Yeah agreed, that Queen move is pretty normal high level stuff, but that knight play? Not so much…
I don't think the editor knows much about chess, hence the weird opening.
*sacrifices one or two pieces for a 3-turn play you've been planning for the past 4 turns* GothamChess: "That's an AI move right there, no doubt about it."
in Isolation that queen move is something you would see occasionally but in the sequence that led up to that move you can tell its a bot. a human could see a queen sac mate, a bot will definitely see the queen sac will see it 5 in advance so will make all the moves necessary to make that sac mate happen.
More people need to accept the notion of losing to improve and winning to know you did something right.
When I lose, the game was so bad that I don't want to look at the analysis. When I win, I'm more likely to analyze it because I can see what I did wrong and feel better about still winning.
3:48 he's barely holding his laugh 😂
0:12 Affirmative, each time I play against bots, both queens die before the tenth turn
Watching Levy absolutely losing it over some insane engine move over on his channel is my favorite thing rn 😄
"I would consider a non human move something that breaks principles of chess entirely." 100 rated players: "Am I a bot...?"

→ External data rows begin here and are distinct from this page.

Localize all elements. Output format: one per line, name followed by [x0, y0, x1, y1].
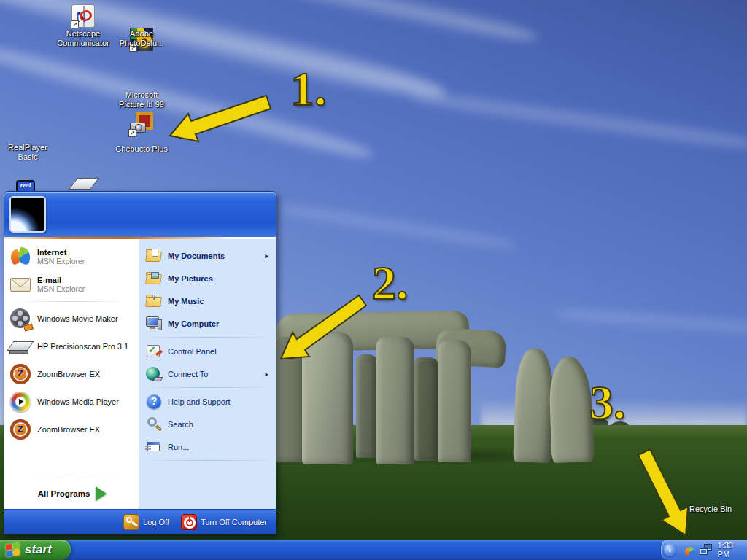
separator	[15, 478, 130, 478]
windows-flag-icon	[6, 542, 21, 557]
desktop-icon-pictureit[interactable]: ↗	[130, 112, 153, 136]
cloud-streak	[277, 200, 517, 253]
folder-music-icon: ♪	[145, 292, 163, 310]
submenu-arrow-icon: ▸	[265, 252, 268, 260]
tray-collapse-chevron[interactable]: ‹	[664, 544, 676, 556]
item-title: Internet	[37, 248, 85, 257]
item-label: Control Panel	[168, 347, 217, 356]
item-subtitle: MSN Explorer	[37, 257, 85, 265]
item-title: ZoomBrowser EX	[37, 425, 100, 434]
menu-item-run[interactable]: Run...	[144, 435, 273, 458]
shortcut-arrow-icon: ↗	[71, 20, 79, 28]
desktop-icon-label[interactable]: Microsoft Picture It! 99	[112, 90, 171, 109]
start-button-label: start	[25, 542, 52, 557]
power-icon	[181, 514, 197, 530]
item-label: Search	[168, 420, 193, 429]
all-programs-label: All Programs	[38, 489, 90, 498]
menu-item-help-support[interactable]: ? Help and Support	[144, 390, 273, 413]
msn-tray-icon[interactable]	[684, 546, 692, 554]
item-label: Run...	[168, 443, 189, 451]
turn-off-computer-button[interactable]: Turn Off Computer	[181, 514, 267, 530]
globe-icon	[145, 365, 163, 383]
menu-item-media-player[interactable]: Windows Media Player	[7, 388, 137, 416]
help-icon: ?	[145, 393, 163, 411]
log-off-label: Log Off	[143, 518, 169, 526]
places-column: My Documents ▸ My Pictures ♪ My Music My…	[139, 239, 276, 509]
folder-documents-icon	[145, 247, 163, 265]
item-label: My Computer	[168, 319, 219, 328]
run-icon	[145, 438, 163, 456]
menu-item-control-panel[interactable]: ✓ Control Panel	[144, 340, 273, 362]
start-menu-header	[4, 192, 276, 237]
folder-pictures-icon	[145, 270, 163, 287]
cloud-streak	[554, 306, 747, 336]
desktop-icon-realplayer-partial[interactable]: real	[16, 180, 35, 191]
log-off-button[interactable]: Log Off	[123, 514, 169, 530]
menu-item-connect-to[interactable]: Connect To ▸	[144, 362, 273, 385]
separator	[150, 337, 267, 338]
stonehenge-stone	[414, 357, 439, 461]
item-label: My Documents	[168, 252, 225, 260]
item-label: Help and Support	[168, 397, 231, 406]
stonehenge-stone	[513, 348, 554, 463]
menu-item-my-computer[interactable]: My Computer	[144, 312, 273, 335]
taskbar: start ‹ 1:33 PM	[0, 540, 747, 560]
msn-butterfly-icon	[9, 245, 33, 269]
menu-item-my-pictures[interactable]: My Pictures	[144, 267, 273, 289]
desktop-icon-label[interactable]: Recycle Bin	[681, 505, 740, 514]
user-avatar	[9, 196, 46, 233]
separator	[15, 301, 130, 302]
separator	[150, 387, 267, 388]
menu-item-my-music[interactable]: ♪ My Music	[144, 289, 273, 312]
search-icon	[145, 416, 163, 433]
media-player-icon	[9, 390, 33, 414]
stonehenge-stone	[356, 354, 378, 458]
control-panel-icon: ✓	[145, 343, 163, 360]
item-label: Connect To	[168, 370, 208, 378]
menu-item-hp-precisionscan[interactable]: HP Precisionscan Pro 3.1	[7, 332, 137, 360]
stonehenge-stone	[302, 332, 353, 464]
computer-icon	[145, 315, 163, 332]
submenu-arrow-icon: ▸	[265, 370, 268, 378]
menu-item-search[interactable]: Search	[144, 413, 273, 435]
envelope-icon	[9, 273, 33, 297]
menu-item-my-documents[interactable]: My Documents ▸	[144, 244, 273, 267]
all-programs-arrow-icon	[96, 486, 107, 501]
item-title: Windows Media Player	[37, 397, 119, 406]
desktop-icon-label[interactable]: Adobe PhotoDelu...	[114, 29, 169, 48]
start-menu-body: InternetMSN Explorer E-mailMSN Explorer …	[4, 239, 276, 509]
desktop-icon-netscape[interactable]: N ↗	[71, 4, 95, 28]
system-tray: ‹ 1:33 PM	[660, 540, 747, 560]
start-menu-footer: Log Off Turn Off Computer	[4, 509, 276, 534]
all-programs-button[interactable]: All Programs	[7, 481, 137, 506]
desktop-icon-label[interactable]: Netscape Communicator	[48, 29, 118, 48]
stonehenge-stone	[376, 337, 414, 464]
item-title: E-mail	[37, 276, 85, 284]
taskbar-clock[interactable]: 1:33 PM	[716, 541, 747, 559]
desktop-icon-label[interactable]: RealPlayer Basic	[2, 143, 53, 162]
film-reel-icon	[9, 307, 33, 331]
menu-item-zoombrowser-2[interactable]: Z ZoomBrowser EX	[7, 416, 137, 443]
start-button[interactable]: start	[0, 540, 71, 560]
menu-item-internet[interactable]: InternetMSN Explorer	[7, 243, 137, 271]
zoombrowser-icon: Z	[9, 418, 33, 442]
log-off-key-icon	[123, 514, 139, 530]
item-title: ZoomBrowser EX	[37, 370, 100, 378]
item-label: My Music	[168, 297, 204, 306]
network-tray-icon[interactable]	[700, 543, 713, 556]
menu-item-zoombrowser-1[interactable]: Z ZoomBrowser EX	[7, 360, 137, 388]
stonehenge-stone	[548, 356, 594, 463]
scanner-icon	[9, 335, 33, 359]
start-menu: InternetMSN Explorer E-mailMSN Explorer …	[4, 191, 276, 534]
turn-off-label: Turn Off Computer	[201, 518, 267, 526]
item-label: My Pictures	[168, 274, 213, 283]
zoombrowser-icon: Z	[9, 362, 33, 386]
menu-item-movie-maker[interactable]: Windows Movie Maker	[7, 305, 137, 332]
shortcut-arrow-icon: ↗	[128, 129, 136, 137]
item-subtitle: MSN Explorer	[37, 284, 85, 293]
item-title: Windows Movie Maker	[37, 314, 118, 323]
stonehenge-stone	[438, 340, 471, 462]
menu-item-email[interactable]: E-mailMSN Explorer	[7, 271, 137, 298]
separator	[150, 460, 267, 461]
desktop-icon-label[interactable]: Chebucto Plus	[109, 144, 174, 154]
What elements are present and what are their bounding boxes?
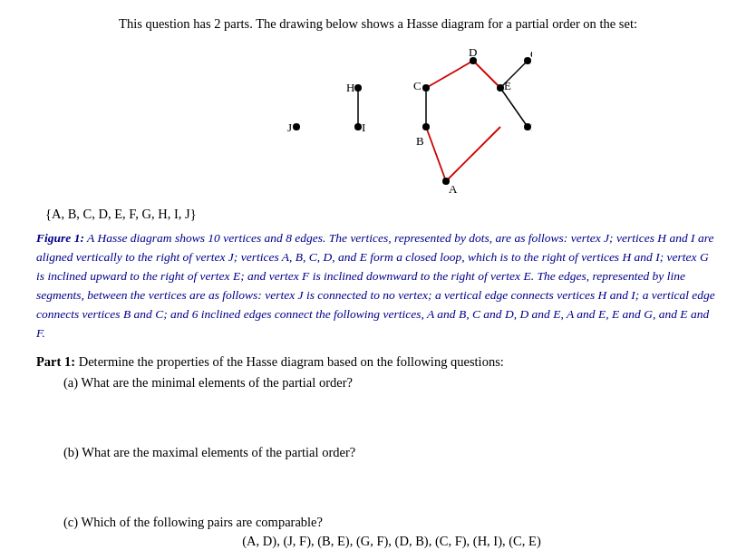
svg-line-2 [426,127,446,181]
label-G: G [530,47,532,61]
figure-caption: Figure 1: A Hasse diagram shows 10 verti… [36,229,720,343]
question-c-text: (c) Which of the following pairs are com… [63,515,323,529]
part-text: Determine the properties of the Hasse di… [75,354,504,369]
question-a: (a) What are the minimal elements of the… [63,375,720,391]
figure-caption-text: A Hasse diagram shows 10 vertices and 8 … [36,231,715,340]
question-c: (c) Which of the following pairs are com… [63,515,720,549]
label-D: D [469,45,477,59]
svg-point-9 [354,84,362,92]
set-label: {A, B, C, D, E, F, G, H, I, J} [45,207,720,222]
svg-line-7 [500,88,528,127]
part-bold: Part 1: [36,354,75,369]
svg-line-3 [446,127,500,181]
svg-line-4 [426,61,473,88]
label-F: F [531,121,532,134]
svg-point-10 [354,123,362,130]
svg-point-14 [497,84,504,92]
label-J: J [287,121,292,134]
label-H: H [346,81,354,94]
intro-text: This question has 2 parts. The drawing b… [36,16,720,32]
label-B: B [416,134,424,148]
label-A: A [449,182,458,196]
label-E: E [504,79,511,92]
figure-caption-bold: Figure 1: [36,231,84,245]
question-b: (b) What are the maximal elements of the… [63,445,720,460]
svg-point-12 [422,123,430,130]
svg-point-8 [293,123,300,130]
question-a-text: (a) What are the minimal elements of the… [63,375,353,390]
svg-line-5 [473,61,500,88]
svg-point-11 [422,84,430,92]
label-C: C [413,79,422,92]
hasse-diagram: J H I C B D E G F A [224,41,532,199]
question-b-text: (b) What are the maximal elements of the… [63,445,355,459]
label-I: I [362,121,365,134]
svg-point-16 [524,123,531,130]
diagram-area: J H I C B D E G F A [36,41,720,199]
question-c-sub: (A, D), (J, F), (B, E), (G, F), (D, B), … [63,534,720,549]
part-header: Part 1: Determine the properties of the … [36,354,720,370]
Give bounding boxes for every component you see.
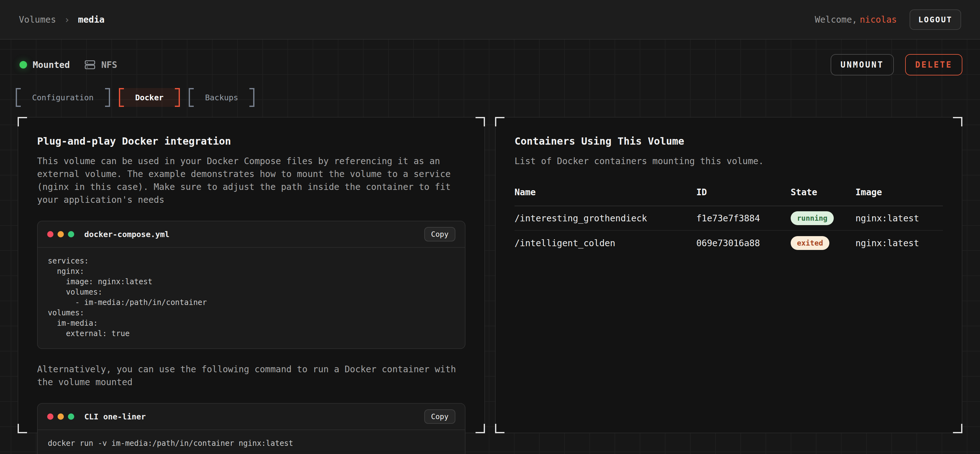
welcome-prefix: Welcome, [815,14,858,25]
cli-intro-text: Alternatively, you can use the following… [37,363,466,389]
copy-compose-button[interactable]: Copy [424,227,455,241]
tab-docker-label: Docker [124,88,175,107]
tab-bracket-right [105,88,110,107]
tab-bracket-right [175,88,180,107]
breadcrumb: Volumes › media [19,14,104,25]
tab-backups-label: Backups [194,88,250,107]
compose-code-body: services: nginx: image: nginx:latest vol… [38,247,465,348]
corner-decoration [476,117,485,126]
corner-decoration [495,117,504,126]
cli-code: docker run -v im-media:/path/in/containe… [48,438,455,449]
docker-panel-title: Plug-and-play Docker integration [37,135,466,147]
containers-table-header: Name ID State Image [514,187,943,206]
corner-decoration [953,424,963,433]
main-content: Mounted NFS UNMOUNT DELETE [0,40,980,454]
traffic-light-green-icon [68,231,74,237]
corner-decoration [953,117,963,126]
corner-decoration [18,117,27,126]
traffic-light-green-icon [68,413,74,420]
compose-code: services: nginx: image: nginx:latest vol… [48,256,455,339]
compose-card-header: docker-compose.yml Copy [38,221,465,247]
traffic-light-icons [47,231,74,237]
status-badge: running [791,211,834,225]
breadcrumb-volumes-link[interactable]: Volumes [19,14,56,25]
column-header-state: State [791,187,856,197]
docker-panel-description: This volume can be used in your Docker C… [37,155,466,206]
unmount-button[interactable]: UNMOUNT [830,54,894,75]
traffic-light-red-icon [47,231,54,237]
cli-code-card: CLI one-liner Copy docker run -v im-medi… [37,403,466,454]
volume-actions: UNMOUNT DELETE [830,54,963,75]
traffic-light-red-icon [47,413,54,420]
column-header-image: Image [856,187,943,197]
containers-panel: Containers Using This Volume List of Doc… [495,117,963,433]
delete-button[interactable]: DELETE [905,54,963,75]
topbar-right: Welcome,nicolas LOGOUT [815,10,961,30]
tab-docker[interactable]: Docker [119,88,180,107]
topbar: Volumes › media Welcome,nicolas LOGOUT [0,0,980,40]
corner-decoration [476,424,485,433]
app-window: Volumes › media Welcome,nicolas LOGOUT M… [0,0,980,454]
containers-table: Name ID State Image /interesting_grothen… [514,187,943,255]
tab-bracket-left [16,88,21,107]
table-row: /intelligent_colden 069e73016a88 exited … [514,231,943,255]
tab-bracket-left [189,88,194,107]
breadcrumb-current-volume: media [78,14,104,25]
copy-cli-button[interactable]: Copy [424,410,455,424]
docker-integration-panel: Plug-and-play Docker integration This vo… [18,117,485,433]
container-name: /intelligent_colden [514,238,696,248]
breadcrumb-chevron-icon: › [64,14,70,25]
status-badge: exited [791,236,829,250]
corner-decoration [18,424,27,433]
container-name: /interesting_grothendieck [514,213,696,224]
containers-panel-title: Containers Using This Volume [514,135,943,147]
traffic-light-yellow-icon [57,231,64,237]
traffic-light-yellow-icon [57,413,64,420]
traffic-light-icons [47,413,74,420]
container-image: nginx:latest [856,213,943,224]
volume-type-label: NFS [101,60,117,70]
container-image: nginx:latest [856,238,943,248]
logout-button[interactable]: LOGOUT [910,10,961,30]
container-id: f1e73e7f3884 [696,213,791,224]
column-header-name: Name [514,187,696,197]
username: nicolas [860,14,897,25]
mount-status-label: Mounted [33,60,70,70]
tab-bracket-left [119,88,124,107]
column-header-id: ID [696,187,791,197]
corner-decoration [495,424,504,433]
compose-code-card: docker-compose.yml Copy services: nginx:… [37,221,466,349]
mounted-status-dot [19,61,27,68]
volume-status-group: Mounted NFS [18,59,117,70]
volume-toolbar: Mounted NFS UNMOUNT DELETE [0,54,980,75]
tab-bracket-right [250,88,255,107]
compose-filename: docker-compose.yml [84,230,170,239]
tab-configuration-label: Configuration [21,88,105,107]
tab-bar: Configuration Docker Backups [0,88,980,107]
cli-title: CLI one-liner [84,412,146,421]
server-icon [84,59,95,70]
panels-container: Plug-and-play Docker integration This vo… [0,117,980,433]
tab-backups[interactable]: Backups [189,88,255,107]
cli-code-body: docker run -v im-media:/path/in/containe… [38,430,465,454]
cli-card-header: CLI one-liner Copy [38,404,465,430]
table-row: /interesting_grothendieck f1e73e7f3884 r… [514,206,943,231]
containers-panel-subtitle: List of Docker containers mounting this … [514,155,943,168]
welcome-text: Welcome,nicolas [815,14,897,25]
container-id: 069e73016a88 [696,238,791,248]
tab-configuration[interactable]: Configuration [16,88,110,107]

With all due respect, elite players sacrifice their Queens for victory all the time. I agree with everything else you said but in that example it was only three moves. You admitted that Grandmasters regularly think that far ahead. Especially because in that scenario the other person playing would definitely take the bait 9/ 10 times.
Okay Dunning-Kruger
@@ImGonnaOilYouUp I'm very smarty pants 🤓 thanks though simple one.
@@blaze556922 In that case I don't feel what is mostly suspicious is the last queen move, but the whole sequence. Although I agree that while that move is unfindable 29 days a month for even high level common players, sequences like that, and honestly even more impressive ones, have been played throughout chess history by humans.
Yeah, in that sequence looked like what Tal would play
@@ImGonnaOilYouUp that’s not Dunning-Kruger, an effect that has been ironically misused. I think Levy, while doing a great job explaining, could have explained this better. Grandmasters DO sacrifice. They also do things that look, to men as a bad chess player, just as crazy.
This is the best video that WIRED has put out since the PC build.
“Vibrating device” 🤣🤣🤣
The first example was actually pretty easy to spot, you’re queen is being attacked so you’re looking for a square to escape to and naturally you would find d5 as the best move.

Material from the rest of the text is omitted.